(RECORD SET Opens)
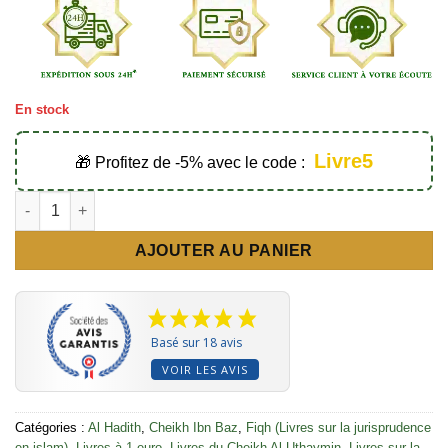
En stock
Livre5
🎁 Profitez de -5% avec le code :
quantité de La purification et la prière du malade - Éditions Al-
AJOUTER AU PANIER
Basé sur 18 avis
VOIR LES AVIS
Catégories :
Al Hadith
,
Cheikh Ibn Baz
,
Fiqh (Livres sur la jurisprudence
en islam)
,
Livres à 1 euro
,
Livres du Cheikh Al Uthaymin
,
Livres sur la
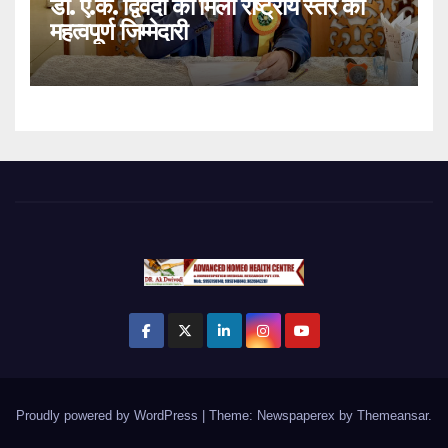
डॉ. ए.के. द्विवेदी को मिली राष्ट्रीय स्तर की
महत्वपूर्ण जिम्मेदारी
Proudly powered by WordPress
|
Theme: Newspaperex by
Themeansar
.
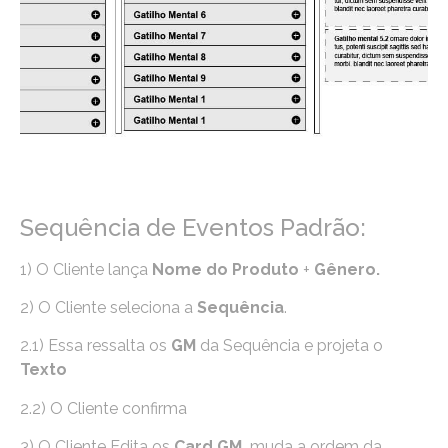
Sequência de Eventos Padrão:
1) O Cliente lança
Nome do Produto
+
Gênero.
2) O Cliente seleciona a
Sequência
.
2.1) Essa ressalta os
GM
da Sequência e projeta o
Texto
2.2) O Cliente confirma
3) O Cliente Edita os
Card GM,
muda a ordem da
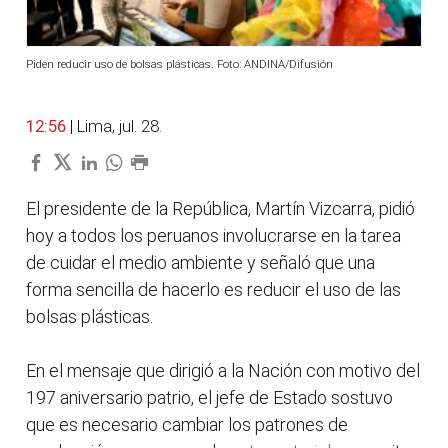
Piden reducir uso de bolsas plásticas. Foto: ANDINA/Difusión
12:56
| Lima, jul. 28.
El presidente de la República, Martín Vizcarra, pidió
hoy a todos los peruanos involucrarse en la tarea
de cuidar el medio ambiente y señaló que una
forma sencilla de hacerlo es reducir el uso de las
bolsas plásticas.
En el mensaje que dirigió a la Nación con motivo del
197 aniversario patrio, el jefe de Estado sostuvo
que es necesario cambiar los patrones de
(RECORD SET Closes)
(RECORD SET Opens)
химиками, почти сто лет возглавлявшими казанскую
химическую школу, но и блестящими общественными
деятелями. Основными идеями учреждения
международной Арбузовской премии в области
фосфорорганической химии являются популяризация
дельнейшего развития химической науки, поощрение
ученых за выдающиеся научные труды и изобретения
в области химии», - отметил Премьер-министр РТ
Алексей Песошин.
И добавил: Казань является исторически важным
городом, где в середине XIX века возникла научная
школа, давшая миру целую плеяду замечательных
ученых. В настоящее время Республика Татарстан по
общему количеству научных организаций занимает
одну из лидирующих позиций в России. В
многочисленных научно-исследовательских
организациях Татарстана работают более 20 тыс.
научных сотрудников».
(RECORD SET Closes)
#### TASK ITEM:
Quote word for word only the lines above from the one containing "Livres du Cheikh Al Uthaymin" through the one containing "muda a ordem da". Pictures stay out of your copy.

#### RESPONSE TO THIS EXERCISE:
Livres du Cheikh Al Uthaymin
,
Livres sur la
डॉ. ए.के. द्विवेदी को मिली राष्ट्रीय स्तर की
महत्वपूर्ण जिम्मेदारी
Proudly powered by WordPress
|
Theme: Newspaperex by
Themeansar
.
Sequência de Eventos Padrão:
1) O Cliente lança
Nome do Produto
+
Gênero.
2) O Cliente seleciona a
Sequência
.
2.1) Essa ressalta os
GM
da Sequência e projeta o
Texto
2.2) O Cliente confirma
3) O Cliente Edita os
Card GM,
muda a ordem da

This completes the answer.